When I heard Collision Course as a sixteen year old, I thought “Jay-Z came out of retirement to do a remix EP with Linkin Park just because he wanted to sell more records.” I couldn’t blame Linkin Park.
Collision Course was the pinnacle of a trend that began shortly after Jay-Z released 2003’s The Black Album. Advertised as his “final” project, The Black Album’s November release preceded a vocal-only version of the album in January 2004, intended, in Jay’s own words, so producers could “remix the hell out of it.” A deluge of sometimes excellent, sometimes witty, sometimes misguided remix albums followed. Kev Brown’s stellar The Brown Album. CunninLynguists producer/rapper Kno’s The White Albulum (which featured one of my favorite “Dirt Of Your Shoulder” remixes). 9th Wonder’s Black is Back (9th had, of course, produced the original Black Album’s “Threats,” remixing his own contribution twice on this project, cleverly recasting “Lucifer” against a flip of D’Angelo’s “Devil’s Pie”). The quizzical Purple Tape, which combined Prince’s Purple Rain with the Black Album. And the legendary Grey Album, Danger Mouse’s career altering fusion of the Beatles’ White Album and Jay’s Black one.
The Grey Album was no simple mash up. It saw Danger Mouse slicing tiny fragments and hypnotic sections from the sprawling Beatles album to slam together some of the most imaginative remixes ever. While it falters under the weight of its own ambition at times, The Grey Album remains a feat of mischievous invention, perhaps the only remix project I can think of that sparked the career of a multi-platinum, Grammy Award winning producer.
Collision Course arrived with the express purpose of making two massive things bigger by combining their audiences. A generous reading sees this project as the natural arc of Linkin Park’s genre mingling, testing the “theory” referenced in their debut album’s title. A craven reading sees this union as another of Jay-Z’s market-researched collaborations, from killer songs with UGK and Juvenile that opened up his reach in the American south, to unofficial remix of Joe Budden’s “Pump It Up” (2003) that kept him hot in his hometown in the run up to The Black Album, which would be far from his last album. Both assessments can be true.
Remixing as a tradition for commercial purposes has a hallowed history in dance music.
In his elegantly ambitious 2021 book Major Labels, Kelefa Sanneh traces the origins of the remix back to the dawn of disco. After discussing the party-hypnotizing techniques of seminal DJ’s David Mancuso and Larry Levan, Sanneh lands on Tom Moulton:
“...he had been compiling nonstop music mixes, on reel-to-reel tape, for the Sandpiper, a club on Fire Island, outside New York.

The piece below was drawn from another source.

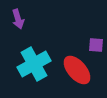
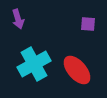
purple square: moved 8 px left, 21 px up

Moulton was hired by record companies to make their tracks more disco-friendly, and he did his job with wit and precision, extending songs by splicing and looping the rhythm sections that dancers loved. Moulton helped codify a musical form that changed the face of pop: the remix. Record companies began to issue these singles on twelve-inch records, instead of the traditional seven-inch records, because they were so long and because the extra space between the grooves allowed the records to be louder, which DJs valued.” (Kelefa Sanneh - Major Labels, p. 370)
The literal concept of re-mixing, editing existing bits of audio to create something new or at least different from its source, reaches further back than the rise of the discotheque. Electronic music innovators like Pierre Schaeffer (inventor of musique concrete) and Karlheinz Stockhausen (a composer and so-called “father of electronic music”) experimented with the reconstitution of audio clips as early as the 1940s. One of Stockhausen’s most famous pieces, “Telemusik,” is a sprawling sample-driven composition that seems spiritually aligned with mid-1990s instrumental hip-hop than anything from its 1960s origins. Stockhausen composed the piece on a trip to Japan, on the invitation of a group of early electronic music pioneers:
“When he arrived in Japan, Stockhausen was severely jet lagged and disoriented, unable to sleep for several days. That’s when the strange hallucinatory visions set in. Laying awake in bed one night, his mind was flooded with ideas of ‘technical processes, formal relationships, etc.—all at once and in a network too tangled up to be unraveled into one process.’ These musings of the night took on a life of their own, and from them he created ‘Telemusik.’
Of Stockhausen’s many ambitions, one of them was to make a unified music for the whole planet. He was able to do that in this piece, though the results sounded nothing like the ‘world music’ or ‘world beat’ genre often found playing in coffee houses and gift shops today. In the twenty minutes of the piece, he mixed in found sounds, folk songs, and ritual music from all over the globe, including Hungary, Spain< China, Japan, the Amazon, Sahara, Bali, and Vietnam. He also used new electronic sounds and traditional Japanese instruments to create what he called ‘a higher unity…a universality of past, present, and future, of different places and spaces: TELE-MUSIK.’ This practice of taking and combining sound sources from all over is now widely practiced across all genres of music via the art form of sampling. But for Stockhausen it wasn’t simply making audio collage or taking one sample to build a song around it. Even though he used samples from existing recordings to make something different, he also developed a new audio process he termed ‘intermodulation.’
...
‘[I used the chant of monks in a Japanese temple with Shipibo music from the Amazon, and then further imposing a rhythm of Hungarian music on the melody of the monks. In this way, symbiotic things can be generated, which have never before been heard.’”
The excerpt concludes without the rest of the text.